PROMPT:
Nothing but the lines below from the one containing "黃山深度旅行ep3〃五天四夜成就達成，黃山全" through the one containing "est un projet" should appear in the answer, exact and without pictures.

ENTRIES SHOWN:

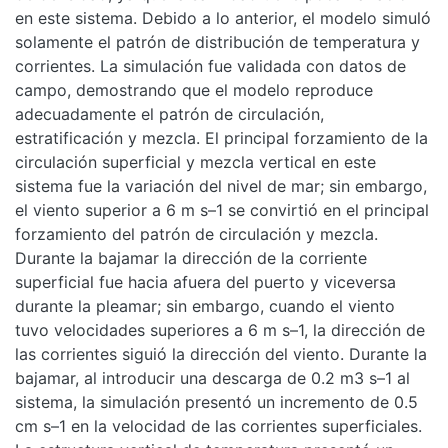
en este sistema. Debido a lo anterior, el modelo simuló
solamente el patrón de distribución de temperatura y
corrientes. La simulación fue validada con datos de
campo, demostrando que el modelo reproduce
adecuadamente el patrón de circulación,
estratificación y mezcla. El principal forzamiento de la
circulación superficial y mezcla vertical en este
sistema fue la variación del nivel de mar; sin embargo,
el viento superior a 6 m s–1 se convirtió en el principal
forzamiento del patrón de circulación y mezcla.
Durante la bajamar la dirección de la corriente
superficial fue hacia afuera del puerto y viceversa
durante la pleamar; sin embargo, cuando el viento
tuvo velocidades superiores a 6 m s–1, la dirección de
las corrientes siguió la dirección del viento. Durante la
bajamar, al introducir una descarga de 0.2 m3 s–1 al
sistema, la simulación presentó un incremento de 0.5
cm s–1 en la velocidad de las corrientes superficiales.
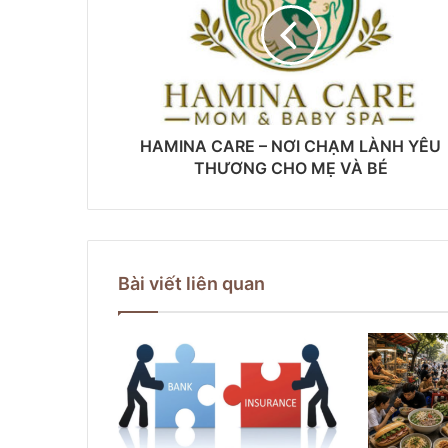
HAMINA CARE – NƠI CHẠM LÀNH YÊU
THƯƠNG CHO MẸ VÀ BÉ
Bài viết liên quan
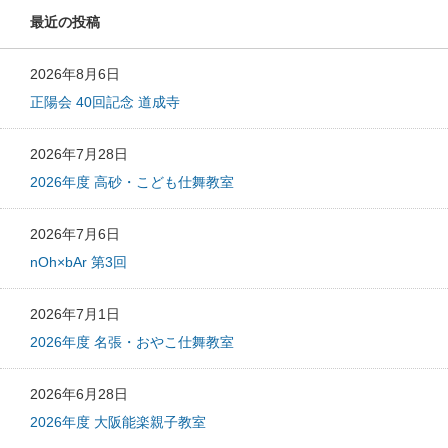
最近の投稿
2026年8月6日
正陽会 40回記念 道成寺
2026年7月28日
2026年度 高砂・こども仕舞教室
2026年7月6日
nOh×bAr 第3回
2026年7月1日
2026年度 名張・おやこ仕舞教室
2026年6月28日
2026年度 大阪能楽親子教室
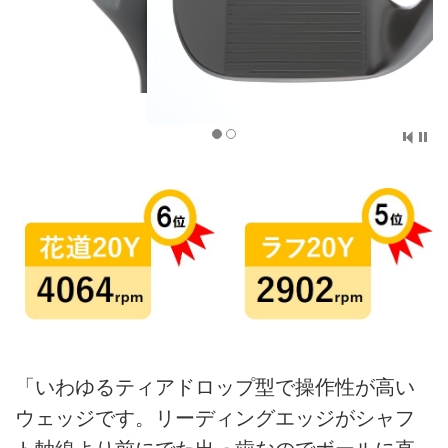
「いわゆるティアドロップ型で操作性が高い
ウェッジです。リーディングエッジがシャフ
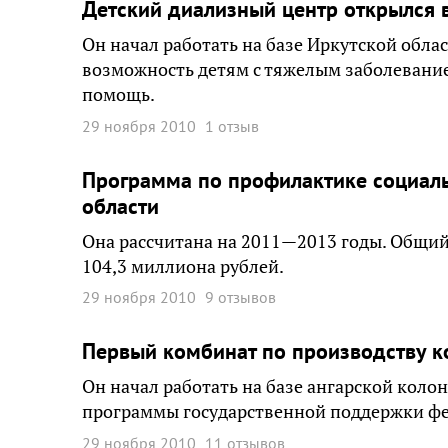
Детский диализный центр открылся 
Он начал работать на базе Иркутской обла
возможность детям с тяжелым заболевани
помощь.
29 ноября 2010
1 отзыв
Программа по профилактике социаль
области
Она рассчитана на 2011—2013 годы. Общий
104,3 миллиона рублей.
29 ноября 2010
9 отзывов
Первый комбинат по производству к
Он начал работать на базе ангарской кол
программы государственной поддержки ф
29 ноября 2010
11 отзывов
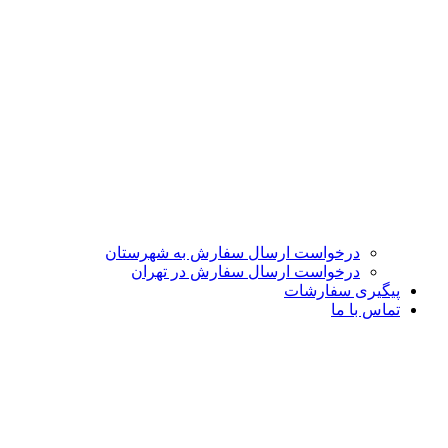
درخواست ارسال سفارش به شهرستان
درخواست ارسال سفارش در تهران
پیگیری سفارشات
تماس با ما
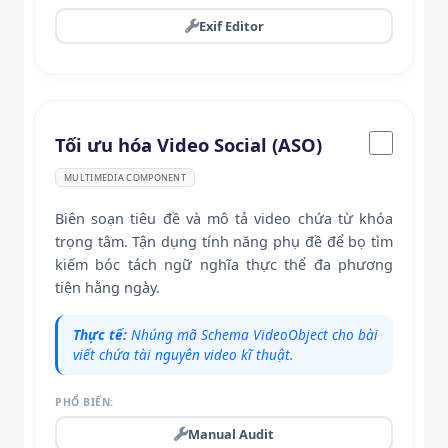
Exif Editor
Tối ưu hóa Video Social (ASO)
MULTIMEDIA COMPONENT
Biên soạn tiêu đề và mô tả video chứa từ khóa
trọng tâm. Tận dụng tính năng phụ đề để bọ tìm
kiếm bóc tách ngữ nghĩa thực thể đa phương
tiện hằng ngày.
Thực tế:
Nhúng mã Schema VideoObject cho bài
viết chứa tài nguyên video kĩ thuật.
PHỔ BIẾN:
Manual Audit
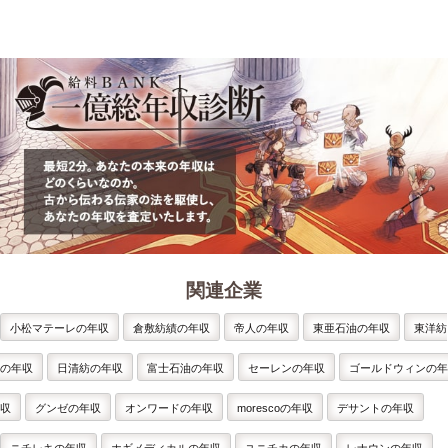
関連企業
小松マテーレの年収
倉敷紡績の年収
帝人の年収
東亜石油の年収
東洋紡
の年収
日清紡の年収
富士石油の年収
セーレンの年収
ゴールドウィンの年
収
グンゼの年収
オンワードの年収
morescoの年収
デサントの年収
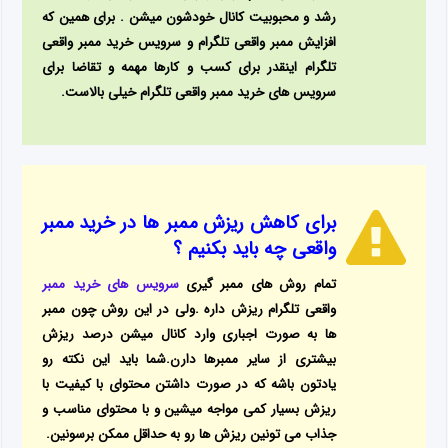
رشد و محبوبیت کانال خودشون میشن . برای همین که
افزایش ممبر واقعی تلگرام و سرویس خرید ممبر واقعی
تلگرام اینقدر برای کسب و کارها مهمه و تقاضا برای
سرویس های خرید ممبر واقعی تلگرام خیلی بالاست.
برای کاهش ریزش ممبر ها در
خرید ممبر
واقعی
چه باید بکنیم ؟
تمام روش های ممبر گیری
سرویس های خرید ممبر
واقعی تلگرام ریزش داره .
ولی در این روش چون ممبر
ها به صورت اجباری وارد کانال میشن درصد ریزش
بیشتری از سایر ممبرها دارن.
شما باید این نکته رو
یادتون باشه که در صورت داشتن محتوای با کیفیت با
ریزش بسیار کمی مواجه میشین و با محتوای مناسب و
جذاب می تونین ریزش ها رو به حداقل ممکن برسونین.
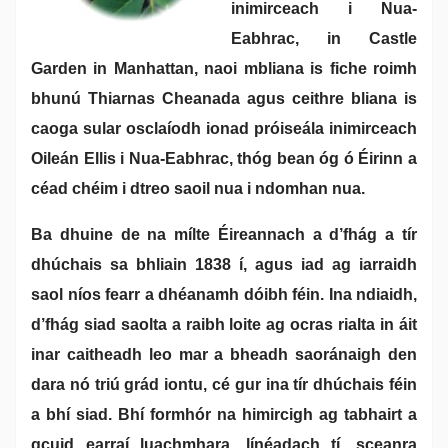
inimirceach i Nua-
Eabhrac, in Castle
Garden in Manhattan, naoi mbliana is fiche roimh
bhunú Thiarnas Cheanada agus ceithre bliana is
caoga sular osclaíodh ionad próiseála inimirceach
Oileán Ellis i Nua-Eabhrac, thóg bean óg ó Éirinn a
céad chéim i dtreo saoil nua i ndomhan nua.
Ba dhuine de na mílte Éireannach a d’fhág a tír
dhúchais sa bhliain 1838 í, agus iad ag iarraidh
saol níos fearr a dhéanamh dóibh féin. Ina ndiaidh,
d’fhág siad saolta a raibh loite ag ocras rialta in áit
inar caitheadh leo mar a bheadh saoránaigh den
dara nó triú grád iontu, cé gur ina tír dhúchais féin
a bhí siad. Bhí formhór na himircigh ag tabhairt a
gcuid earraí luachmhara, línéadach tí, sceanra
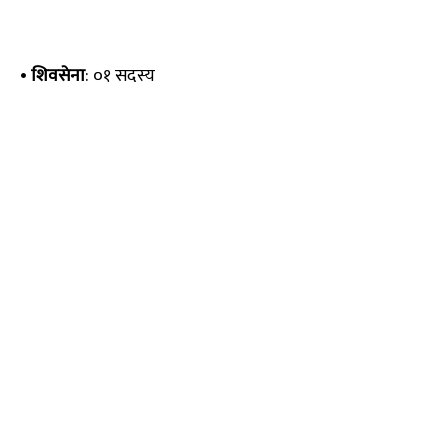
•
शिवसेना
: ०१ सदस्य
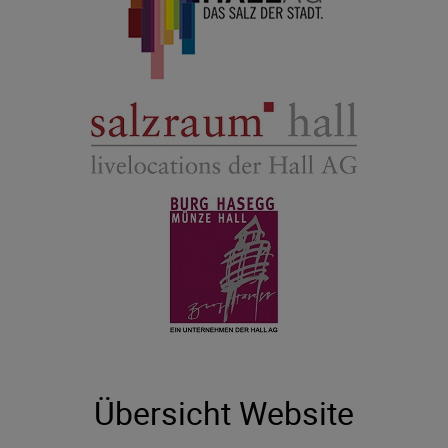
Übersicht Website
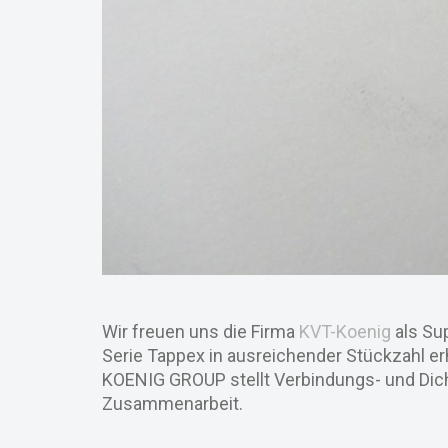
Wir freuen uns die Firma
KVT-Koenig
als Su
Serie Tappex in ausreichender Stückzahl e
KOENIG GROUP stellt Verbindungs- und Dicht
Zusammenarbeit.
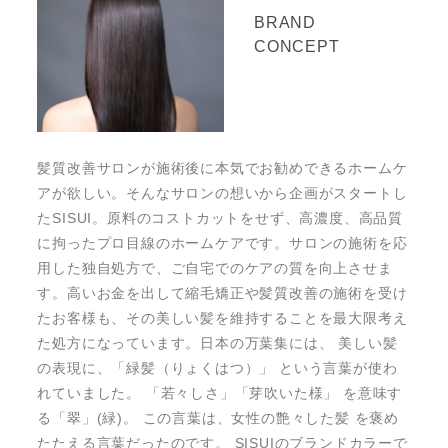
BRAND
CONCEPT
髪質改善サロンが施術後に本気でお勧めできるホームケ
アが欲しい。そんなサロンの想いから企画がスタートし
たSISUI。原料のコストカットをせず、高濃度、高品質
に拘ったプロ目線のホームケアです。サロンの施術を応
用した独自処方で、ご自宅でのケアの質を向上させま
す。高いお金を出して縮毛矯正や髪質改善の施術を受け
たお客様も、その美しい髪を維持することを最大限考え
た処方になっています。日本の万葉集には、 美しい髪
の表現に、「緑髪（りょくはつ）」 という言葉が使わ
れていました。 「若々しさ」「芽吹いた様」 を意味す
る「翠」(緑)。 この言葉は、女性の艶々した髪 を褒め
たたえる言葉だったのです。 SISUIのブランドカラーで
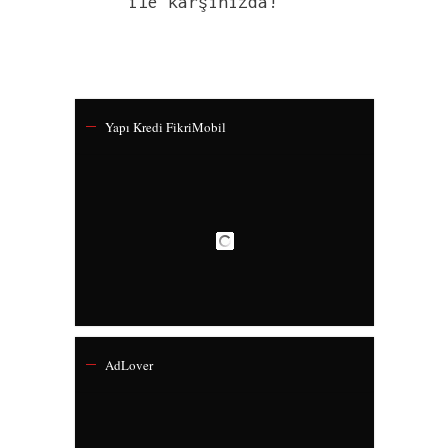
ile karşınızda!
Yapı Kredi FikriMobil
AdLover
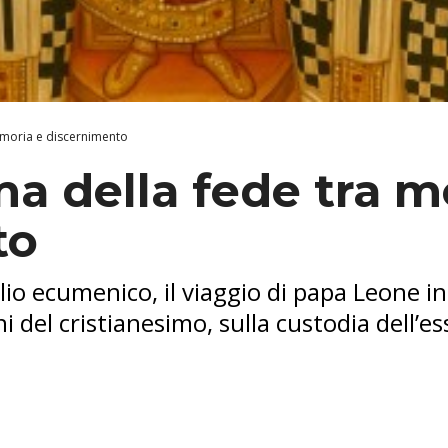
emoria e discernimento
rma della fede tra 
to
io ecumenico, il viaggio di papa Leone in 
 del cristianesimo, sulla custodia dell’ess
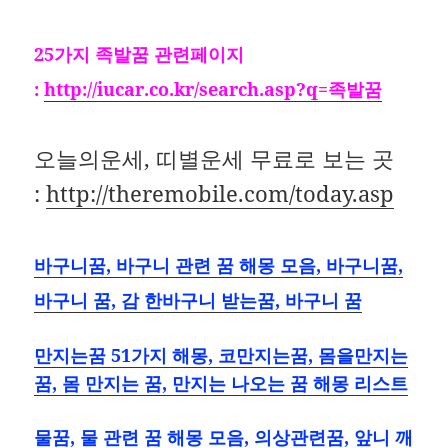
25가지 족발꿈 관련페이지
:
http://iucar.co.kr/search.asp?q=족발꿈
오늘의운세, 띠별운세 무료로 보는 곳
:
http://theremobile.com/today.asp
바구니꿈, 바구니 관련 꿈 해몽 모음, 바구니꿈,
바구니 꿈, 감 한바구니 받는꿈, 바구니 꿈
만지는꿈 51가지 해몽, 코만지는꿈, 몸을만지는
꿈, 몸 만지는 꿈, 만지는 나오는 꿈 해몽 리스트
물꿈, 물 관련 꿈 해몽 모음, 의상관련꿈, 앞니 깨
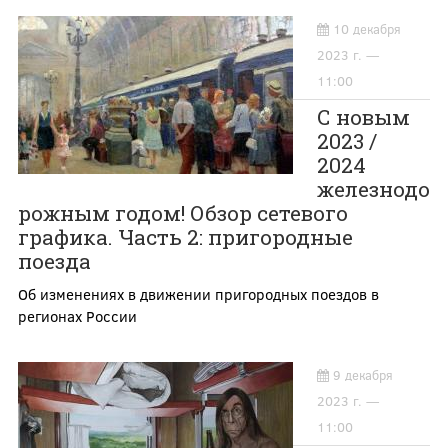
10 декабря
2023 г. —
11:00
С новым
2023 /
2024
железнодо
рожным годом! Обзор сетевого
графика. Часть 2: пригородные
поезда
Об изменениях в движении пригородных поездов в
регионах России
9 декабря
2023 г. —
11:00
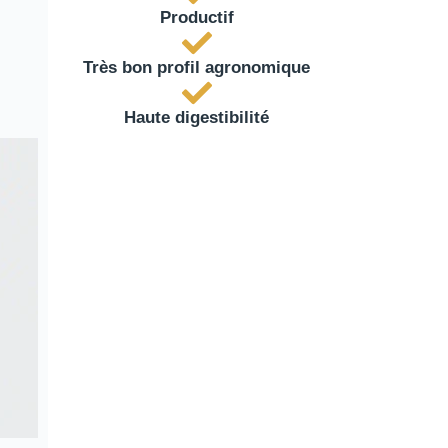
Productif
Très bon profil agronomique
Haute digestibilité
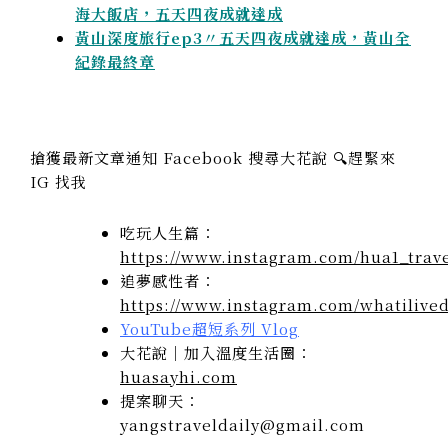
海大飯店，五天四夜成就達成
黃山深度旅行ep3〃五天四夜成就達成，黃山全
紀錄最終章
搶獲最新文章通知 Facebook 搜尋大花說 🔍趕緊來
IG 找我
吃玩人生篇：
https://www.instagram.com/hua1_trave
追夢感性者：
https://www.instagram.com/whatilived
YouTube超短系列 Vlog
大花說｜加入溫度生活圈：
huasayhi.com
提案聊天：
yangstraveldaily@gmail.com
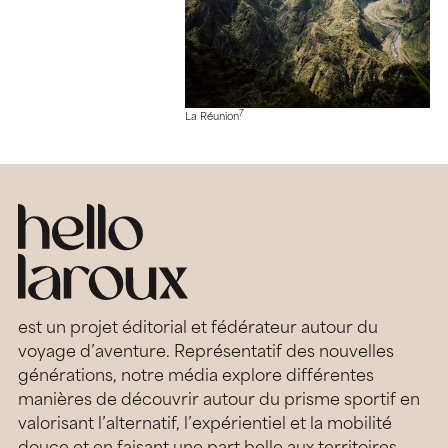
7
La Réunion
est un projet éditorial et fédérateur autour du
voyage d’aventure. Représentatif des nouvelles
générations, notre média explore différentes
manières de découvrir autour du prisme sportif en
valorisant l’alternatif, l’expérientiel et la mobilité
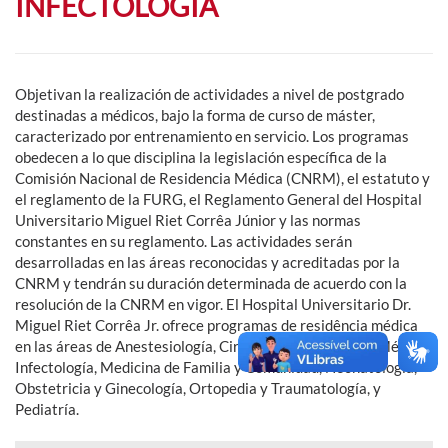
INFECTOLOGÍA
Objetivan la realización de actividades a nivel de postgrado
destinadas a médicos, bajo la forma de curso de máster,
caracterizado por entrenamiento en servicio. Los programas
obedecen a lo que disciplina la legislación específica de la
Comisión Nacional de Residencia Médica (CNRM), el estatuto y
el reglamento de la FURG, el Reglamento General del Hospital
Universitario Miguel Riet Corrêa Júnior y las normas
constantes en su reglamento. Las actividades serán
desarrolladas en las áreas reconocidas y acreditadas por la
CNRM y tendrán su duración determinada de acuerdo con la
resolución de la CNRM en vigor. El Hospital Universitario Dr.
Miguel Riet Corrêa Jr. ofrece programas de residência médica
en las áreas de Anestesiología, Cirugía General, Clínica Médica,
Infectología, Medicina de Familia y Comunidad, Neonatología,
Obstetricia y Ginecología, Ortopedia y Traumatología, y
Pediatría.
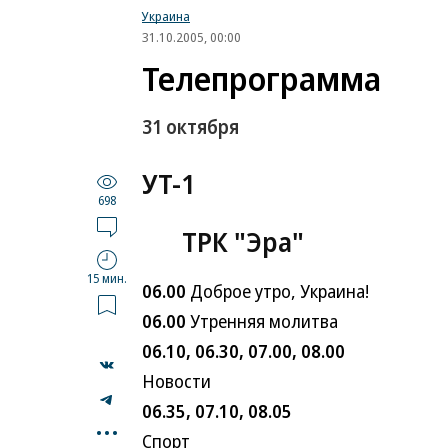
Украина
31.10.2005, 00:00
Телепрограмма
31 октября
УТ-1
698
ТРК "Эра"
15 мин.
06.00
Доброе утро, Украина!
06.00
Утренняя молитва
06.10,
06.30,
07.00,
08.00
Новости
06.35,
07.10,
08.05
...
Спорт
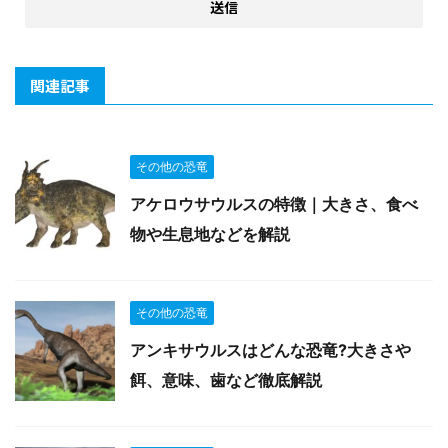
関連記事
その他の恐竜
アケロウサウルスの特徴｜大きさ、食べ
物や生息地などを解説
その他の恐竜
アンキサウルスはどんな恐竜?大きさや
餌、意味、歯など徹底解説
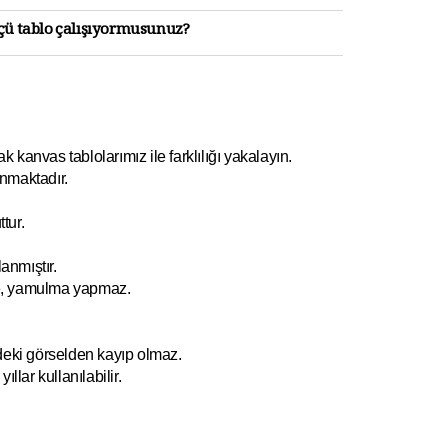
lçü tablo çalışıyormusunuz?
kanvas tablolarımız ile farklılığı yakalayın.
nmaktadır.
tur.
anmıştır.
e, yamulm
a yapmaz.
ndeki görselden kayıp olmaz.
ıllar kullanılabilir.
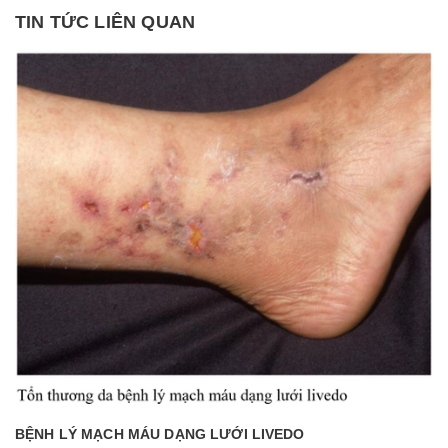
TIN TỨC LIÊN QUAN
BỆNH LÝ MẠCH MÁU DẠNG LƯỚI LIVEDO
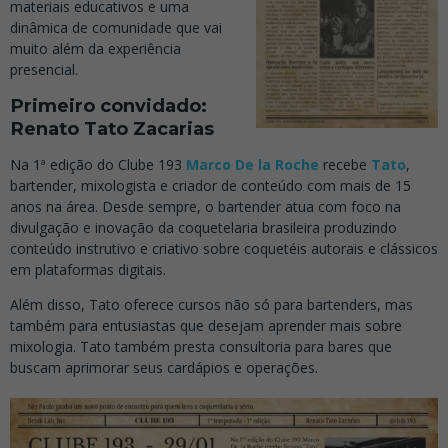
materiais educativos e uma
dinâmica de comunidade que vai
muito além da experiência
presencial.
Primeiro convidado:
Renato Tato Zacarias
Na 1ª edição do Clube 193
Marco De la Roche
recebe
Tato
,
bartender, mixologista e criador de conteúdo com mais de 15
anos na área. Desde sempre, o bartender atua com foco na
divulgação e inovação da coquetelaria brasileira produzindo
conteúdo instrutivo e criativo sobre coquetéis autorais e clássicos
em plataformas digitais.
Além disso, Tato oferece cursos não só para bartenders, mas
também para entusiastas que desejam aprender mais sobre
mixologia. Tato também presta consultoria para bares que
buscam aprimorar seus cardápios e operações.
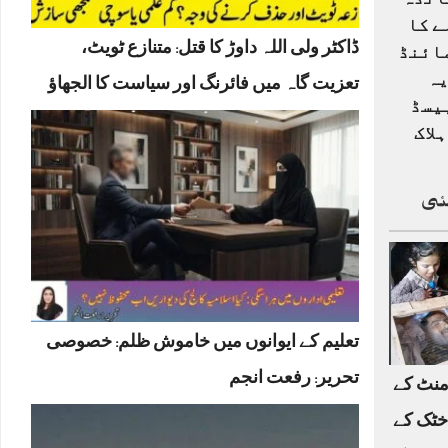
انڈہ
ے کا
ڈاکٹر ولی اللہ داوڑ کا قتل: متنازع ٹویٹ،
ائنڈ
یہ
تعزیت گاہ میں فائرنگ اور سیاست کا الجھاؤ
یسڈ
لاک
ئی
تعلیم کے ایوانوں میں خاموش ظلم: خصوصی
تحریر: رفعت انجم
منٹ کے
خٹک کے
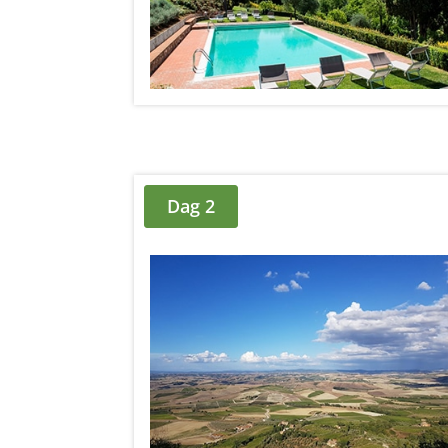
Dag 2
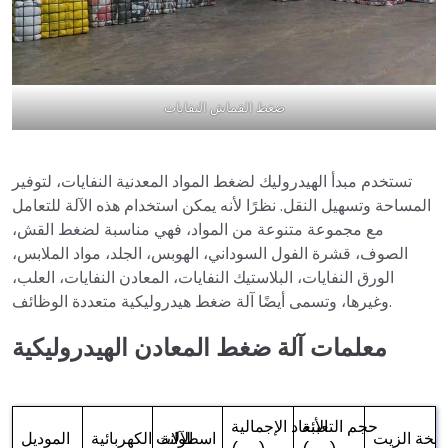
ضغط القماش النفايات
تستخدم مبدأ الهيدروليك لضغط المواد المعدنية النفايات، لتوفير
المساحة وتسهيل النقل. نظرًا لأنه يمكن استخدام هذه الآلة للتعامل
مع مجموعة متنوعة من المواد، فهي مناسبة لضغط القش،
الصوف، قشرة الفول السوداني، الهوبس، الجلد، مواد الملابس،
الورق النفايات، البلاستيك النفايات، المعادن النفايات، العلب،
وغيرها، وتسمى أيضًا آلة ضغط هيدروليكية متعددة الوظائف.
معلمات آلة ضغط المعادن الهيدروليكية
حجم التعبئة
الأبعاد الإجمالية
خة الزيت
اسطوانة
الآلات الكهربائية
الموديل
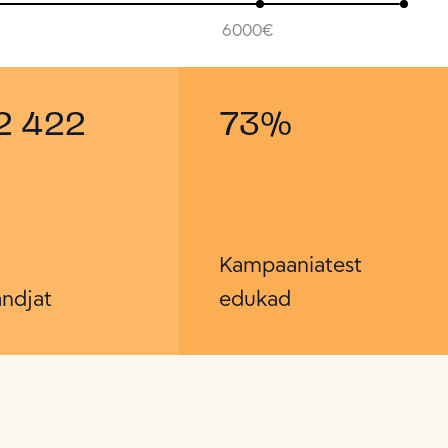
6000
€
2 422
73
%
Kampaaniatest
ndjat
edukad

RESPONSE TO THE TASK:
黃山深度旅行ep3〃五天四夜成就達成，黃山全
紀錄最終章
搶獲最新文章通知 Facebook 搜尋大花說 🔍趕緊來
IG 找我
吃玩人生篇：
https://www.instagram.com/hua1_trave
追夢感性者：
https://www.instagram.com/whatilived
YouTube超短系列 Vlog
大花說｜加入溫度生活圈：
huasayhi.com
提案聊天：
yangstraveldaily@gmail.com
7
La Réunion
est un projet éditorial et fédérateur autour du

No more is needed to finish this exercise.